La questione è che si tratta di decidere quale ruolo vogliono dare alla scrittura nella nostra esistenza: le parole scritte possono appartenere solo alle minuzie della vita quotidiana (gli sms, la lista spesa, le didascalie delle nostre foto) oppure – in alternativa – alla scrittura complessa, da intellettuali… Si tratta forse di due mondi separati?
E la scuola, per parte sua, ci deve presentare solo la scrittura difficile dei romanzi? La scrittura (e la lettura) vengono con facilità relegate negli angoli polverosi e noiosi, o come se venissero nascoste in torri inaccessibili.
Stiamo entrando in un epoca in cui le nuove forme di scrittura potrebbero davvero arrivare ad esiti impensati, e lo stesso oggetto-libro, come prodotto-finito potrebbe cambiare in modo rivoluzionario.
“Alto” e “basso”, mai come in questo momento, dovrebbero invece incontrarsi. Non ha senso rifugiarsi nella spocchia da nazigrammar… Ha ragione Maragliano: la scrittura è e deve essere riconosciuta sempre più, e specie proprio oggi che siamo nel regno del digitale, come strumento di dialogo.
La scrittura deve essere plurale, non deve essere contrapposta all’oralità come l’intelligente allo stupido, il ricco al povero o l’originale al banale. Non possiamo banalizzare scritture semplici come i messaggi che tutti usiamo ogni momento:
«Queste stesse istanze di marcatura, costruzione di senso, organizzazione logica stanno, in un qualche modo, anche nelle pratiche di chi chatta o lancia sms, o anche in quelle di chi si predispone a registrare un messaggio vocale al cellulare. Sbaglieremmo se le intendessimo come patrimonio esclusivo di chi scrive editoriali di giornali, o romanzi, o saggi. O di chi, a scuola, fa bei componimenti o ineccepibili tesine» (pagine 22-23)
Altro tema essenziale colto molto bene da Maragliano: è cambiata irreversibilmente la materialità della scrittura, con un salto come mai è avvenuto in passato.

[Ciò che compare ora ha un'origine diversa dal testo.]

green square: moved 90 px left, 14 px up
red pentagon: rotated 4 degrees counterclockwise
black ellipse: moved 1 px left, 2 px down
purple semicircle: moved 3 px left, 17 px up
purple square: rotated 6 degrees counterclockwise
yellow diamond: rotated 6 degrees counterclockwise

Pensiamo non soltanto alla scomparsa della grafia personale, o, molto più semplicemente, alla possibilità, che solo i nuovi dispositivi danno, di cancellare e ricancellare all’infinito quello che si scrive, senza lasciare traccia… Oppure riflettiamo ancora sul fatto che oggi la scrittura sia il più delle volte sempre più apertamente dialogica: la velocità della condivisione, l’istantaneità degli scambi, il nostro modo di comunicare insomma ha reso più manifesto questa apertura (almeno potenziale) agli altri, apertura che passa anche dallo scrivere. La tecnologia può molto ma, da sola, non può ovviamente risolvere la questione del senso né quella dell’immaginazione. Anzi, le infinite possibilità, le idee, gli spunti, i vocaboli, tutto ciò che passa dalla rete, se è possibile, non fa che complicare la creatività propria di ogni scrittura. Ovvero: «Questa semplificazione dell’atto materiale e di parte di quello ideativo non comporta una più agevole gestione del compito di realizzare testi» (pagina 51). Uomo e macchina devono, al solito, collaborare. Tutto è più semplice, ma anche più complesso.

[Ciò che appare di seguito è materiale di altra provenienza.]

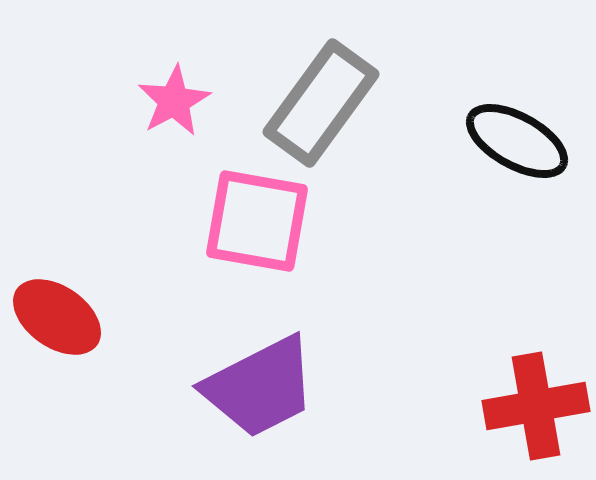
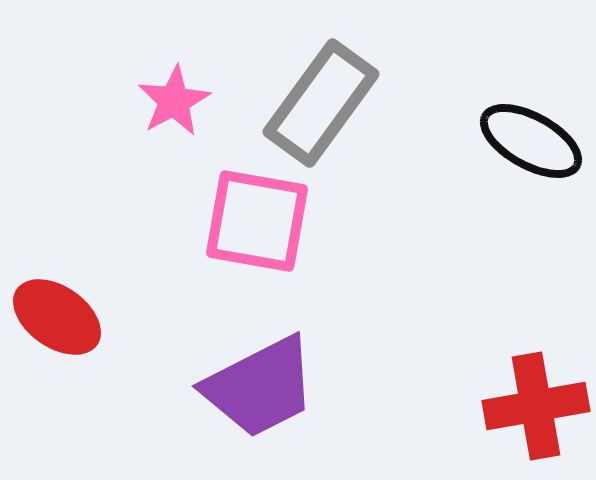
black ellipse: moved 14 px right
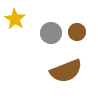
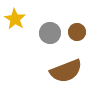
gray circle: moved 1 px left
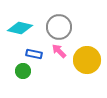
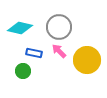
blue rectangle: moved 1 px up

Il bisogno di condividere il mondo è sempre in noi: oggi le parole che servono per soddisfare questo bisogno, tendono sicuramente a liberarsi molto di più dai vincoli della scrittura “seria”, ad associarsi ad immagini e a convivere con emoticon di ogni tipo, ma, appunto, al fondo quel bisogno rimane identico. Si tratta forse allora di inventare nuove grammatiche e nuovi oggetti in cui spingere quel bisogno di scrittura. Mai come in questo caso, la nostalgia è pericolosa; mai come in questo caso, serve una nuova “grammatica della fantasia”, sdrammatizzando gli errori e gli strafalcioni che tutti facciamo.